- [Goal of the exercise] A faithful, word-for-word copy of the data below is required, without pictures.

- [Material provided]
#####
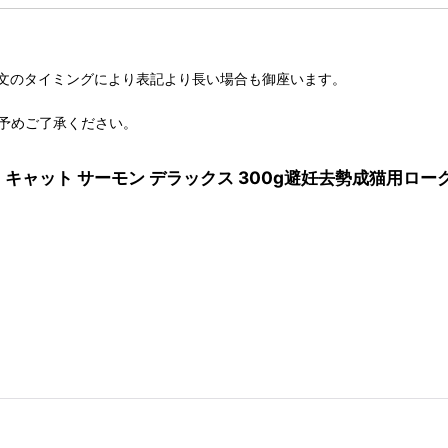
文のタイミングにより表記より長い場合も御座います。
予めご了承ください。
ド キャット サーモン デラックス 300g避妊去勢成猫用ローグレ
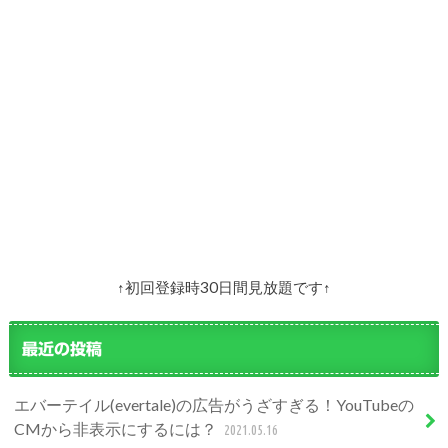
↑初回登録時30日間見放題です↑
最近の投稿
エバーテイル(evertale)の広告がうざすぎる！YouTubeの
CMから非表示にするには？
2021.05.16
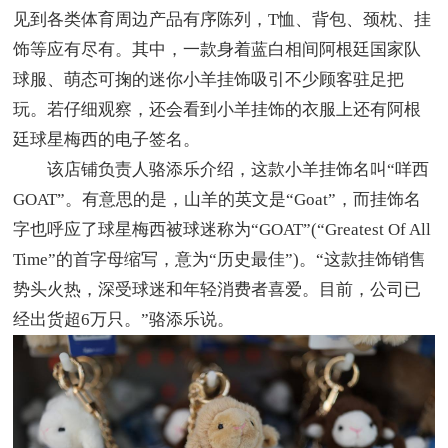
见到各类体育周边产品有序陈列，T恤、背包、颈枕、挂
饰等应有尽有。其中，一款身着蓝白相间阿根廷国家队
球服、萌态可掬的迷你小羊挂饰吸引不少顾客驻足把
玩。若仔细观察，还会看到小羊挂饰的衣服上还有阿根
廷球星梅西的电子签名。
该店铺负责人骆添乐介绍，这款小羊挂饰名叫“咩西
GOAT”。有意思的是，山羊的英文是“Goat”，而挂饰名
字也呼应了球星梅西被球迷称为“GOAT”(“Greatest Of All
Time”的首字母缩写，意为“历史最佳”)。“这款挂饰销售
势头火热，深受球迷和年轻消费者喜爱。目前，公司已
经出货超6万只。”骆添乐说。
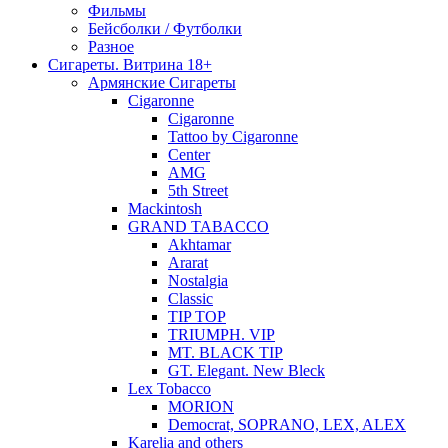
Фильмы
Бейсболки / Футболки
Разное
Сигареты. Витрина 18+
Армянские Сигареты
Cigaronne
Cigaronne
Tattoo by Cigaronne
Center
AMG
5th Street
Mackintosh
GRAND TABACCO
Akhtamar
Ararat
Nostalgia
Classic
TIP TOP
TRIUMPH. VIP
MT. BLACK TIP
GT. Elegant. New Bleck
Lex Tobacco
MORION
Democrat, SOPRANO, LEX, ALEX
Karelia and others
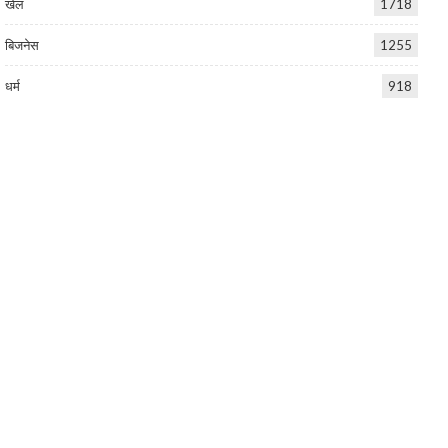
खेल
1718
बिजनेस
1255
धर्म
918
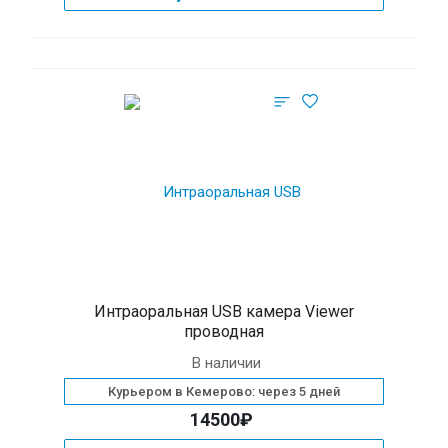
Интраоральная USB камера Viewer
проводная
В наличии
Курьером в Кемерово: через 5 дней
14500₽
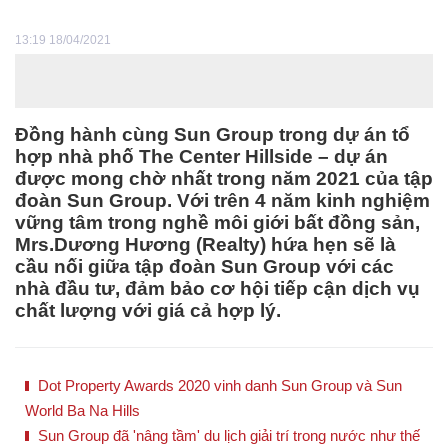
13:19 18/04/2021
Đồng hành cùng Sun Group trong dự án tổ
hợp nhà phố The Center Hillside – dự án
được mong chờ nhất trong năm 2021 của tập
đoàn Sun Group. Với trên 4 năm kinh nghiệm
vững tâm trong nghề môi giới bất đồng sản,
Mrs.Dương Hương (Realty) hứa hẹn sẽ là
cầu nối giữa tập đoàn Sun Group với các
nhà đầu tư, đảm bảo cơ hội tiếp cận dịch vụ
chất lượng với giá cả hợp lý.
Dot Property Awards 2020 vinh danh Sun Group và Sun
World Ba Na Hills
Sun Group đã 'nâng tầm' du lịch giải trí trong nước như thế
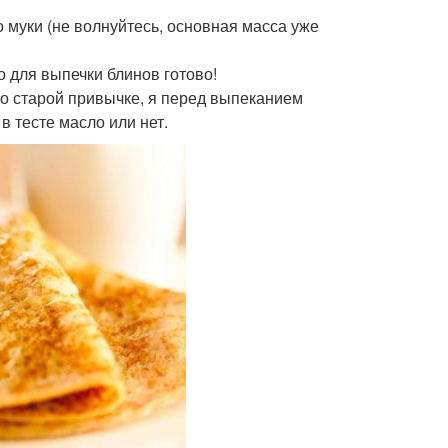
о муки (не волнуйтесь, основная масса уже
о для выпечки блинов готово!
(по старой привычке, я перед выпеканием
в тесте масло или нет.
#####
- [Response to this exercise]
文のタイミングにより表記より長い場合も御座います。
予めご了承ください。
ド キャット サーモン デラックス 300g避妊去勢成猫用ローグレ
↑初回登録時30日間見放題です↑
最近の投稿
エバーテイル(evertale)の広告がうざすぎる！YouTubeの
CMから非表示にするには？
2021.05.16
见到各类体育周边产品有序陈列，T恤、背包、颈枕、挂
饰等应有尽有。其中，一款身着蓝白相间阿根廷国家队
球服、萌态可掬的迷你小羊挂饰吸引不少顾客驻足把
玩。若仔细观察，还会看到小羊挂饰的衣服上还有阿根
廷球星梅西的电子签名。
该店铺负责人骆添乐介绍，这款小羊挂饰名叫“咩西
GOAT”。有意思的是，山羊的英文是“Goat”，而挂饰名
字也呼应了球星梅西被球迷称为“GOAT”(“Greatest Of All
Time”的首字母缩写，意为“历史最佳”)。“这款挂饰销售
势头火热，深受球迷和年轻消费者喜爱。目前，公司已
经出货超6万只。”骆添乐说。
Фильмы
Бейсболки / Футболки
Разное
Сигареты. Витрина 18+
Армянские Сигареты
Cigaronne
Cigaronne
Tattoo by Cigaronne
Center
AMG
5th Street
Mackintosh
GRAND TABACCO
Akhtamar
Ararat
Nostalgia
Classic
TIP TOP
TRIUMPH. VIP
MT. BLACK TIP
GT. Elegant. New Bleck
Lex Tobacco
MORION
Democrat, SOPRANO, LEX, ALEX
Karelia and others
खेल
1718
बिजनेस
1255
धर्म
918
Интраоральная USB камера Viewer
проводная
В наличии
Курьером в Кемерово: через 5 дней
14500₽
13:19 18/04/2021
Đồng hành cùng Sun Group trong dự án tổ
hợp nhà phố The Center Hillside – dự án
được mong chờ nhất trong năm 2021 của tập
đoàn Sun Group. Với trên 4 năm kinh nghiệm
vững tâm trong nghề môi giới bất đồng sản,
Mrs.Dương Hương (Realty) hứa hẹn sẽ là
cầu nối giữa tập đoàn Sun Group với các
nhà đầu tư, đảm bảo cơ hội tiếp cận dịch vụ
chất lượng với giá cả hợp lý.
Dot Property Awards 2020 vinh danh Sun Group và Sun
World Ba Na Hills
Sun Group đã 'nâng tầm' du lịch giải trí trong nước như thế
о муки (не волнуйтесь, основная масса уже
о для выпечки блинов готово!
(по старой привычке, я перед выпеканием
в тесте масло или нет.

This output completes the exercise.